Designing Approximate Arithmetic Circuits with Combined Error Constraints
Milan Češka, Jiří Matyáš, Vojtech Mrazek, Tomáš Vojnar
TL;DR
The paper tackles multi-m metric optimization for approximate arithmetic circuits by extending Cartesian Genetic Programming (CGP) to jointly consider error metrics such as $MAE$, $WCE$, $ER$, $MRE$, $ACC0$, $AVG$, and $Gauss$. It demonstrates that no single metric guarantees global quality, but integrating $ER$ with either $MAE$ or $WCE$ yields the strongest overall trade-offs between power reduction and multiple error criteria, outperforming existing designs like EvoApproxLib. Through extensive CGP runs on 8-bit multipliers, the work provides practical guidance for multi-metric design, showing when error-distribution constraints help or hinder optimization and suggesting that the approach generalizes to other circuits and non-functional metrics. These findings offer a concrete pathway to design energy-efficient approximate circuits that meet complex, application-specific reliability requirements.
Abstract
Approximate circuits trading the power consumption for the quality of results play a key role in the development of energy-aware systems. Designing complex approximate circuits is, however, a very difficult and computationally demanding process.

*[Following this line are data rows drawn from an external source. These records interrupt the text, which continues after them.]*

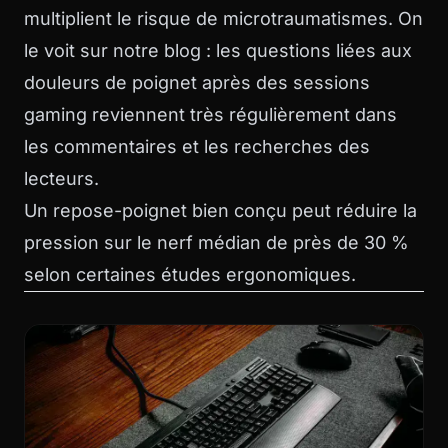
multiplient le risque de microtraumatismes. On
le voit sur
notre blog
: les questions liées aux
douleurs de poignet après des sessions
gaming reviennent très régulièrement dans
les commentaires et les recherches des
lecteurs.
Un repose-poignet bien conçu peut réduire la
pression sur le nerf médian de près de 30 %
selon certaines études ergonomiques.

When deploying approximate circuits, various error metrics (e.g., mean average error, worst-case error, error rate), as well as other constraints (e.g., correct multiplication by 0), have to be considered. The state-of-the-art approximation methods typically focus on a single metric which significantly limits the applicability of the resulting circuits. In this paper, we experimentally investigate how various error metrics and their combinations affect the reduction of the power consumption that can be achieved. To this end, we extend evolutionary-driven techniques that allow us to effectively explore the design space of the approximate circuits. We identify principal limitations when complex error constraints are required as well as important correlations among the error metrics enabling the construction of circuits providing the best-known trade-offs between the power reduction and combined error constraints.